Herscowitz said he is proud of the initiative's efforts, especially in bringing the various actors together. The level of coordination among the donor organizations is “unprecedented,” he said, citing the example of household solar, where Power Africa, the AfDB and the U.K. Department for International Development got together to discuss their work on in the space and decided to have DfID take the lead. That cooperation helped shape what U.K.’s Energy Africa initiative does, Herscowitz said.  
There are organizations stepping up to lead on other issues as well, like the World Bank and AfDB on grid rollout, organizations like the U.S. Trade Development Agency on project preparation, and the IFC on grid-level solar.
With so many players, determining how each player slots in and where donor and DFI capital should be used is important.  
The IFC’s Scaling Solar initiative, for example, emerged to fill a gap in helping to structure and simplify the process of developing grid-connected solar projects.

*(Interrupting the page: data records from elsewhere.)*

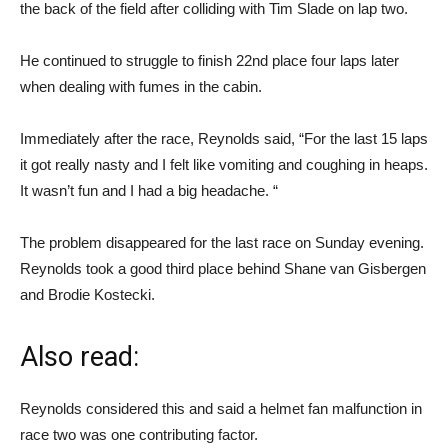
the back of the field after colliding with Tim Slade on lap two.
He continued to struggle to finish 22nd place four laps later
when dealing with fumes in the cabin.
Immediately after the race, Reynolds said, “For the last 15 laps
it got really nasty and I felt like vomiting and coughing in heaps.
It wasn’t fun and I had a big headache. “
The problem disappeared for the last race on Sunday evening.
Reynolds took a good third place behind Shane van Gisbergen
and Brodie Kostecki.
Also read:
Reynolds considered this and said a helmet fan malfunction in
race two was one contributing factor.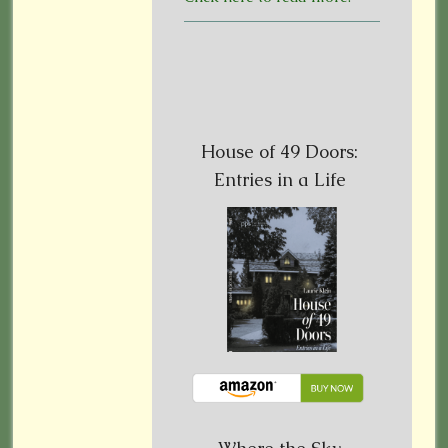
House of 49 Doors:
Entries in a Life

The program developed a template process and document set to help a government run through a process determining how much solar they want on their grid, where it should go, if appropriate sites can be developed and how it could run a competitive process to identify an independent power producer.
“Scaling Solar is designed with collaboration in that donor and DFI ecosystem in mind,” Ferguson said.
Governments will need help paying for advisory work and in financing the projects themselves, which is where donors can step in. For example, in Zambia, the first country to sign on to Scaling Solar, DfID and Power Africa are helping pay for advisory costs.
Donor financing helped many of the rapidly expanding home solar companies get off the ground — one of the most exciting development to Herscowitz personally. Super-efficient fans, irons and televisions are allowing off-grid customers to “live an on-grid life,” he said, which can change the market and impact the climate change discussion.
“Donors and public money is limited and precious and, I would argue, should be targeted where you can’t attract private capital — transmission lines, distribution companies, public utilities, all of those things that you can't attract private capital for,” Ferguson said.
But every market where Power Africa is tracking deals has some role for the public sector to play — its role is to “bridge market imperfections,” test new models and get first-of-a-kind deals done, Herscowitz said.

How well Power Africa picks the places or types of projects it invests in and how that translates to achieving its goals will certainly be measured against the roadmap, which may well serve as a blueprint as the U.S. and its big coalition of partners work to push things along.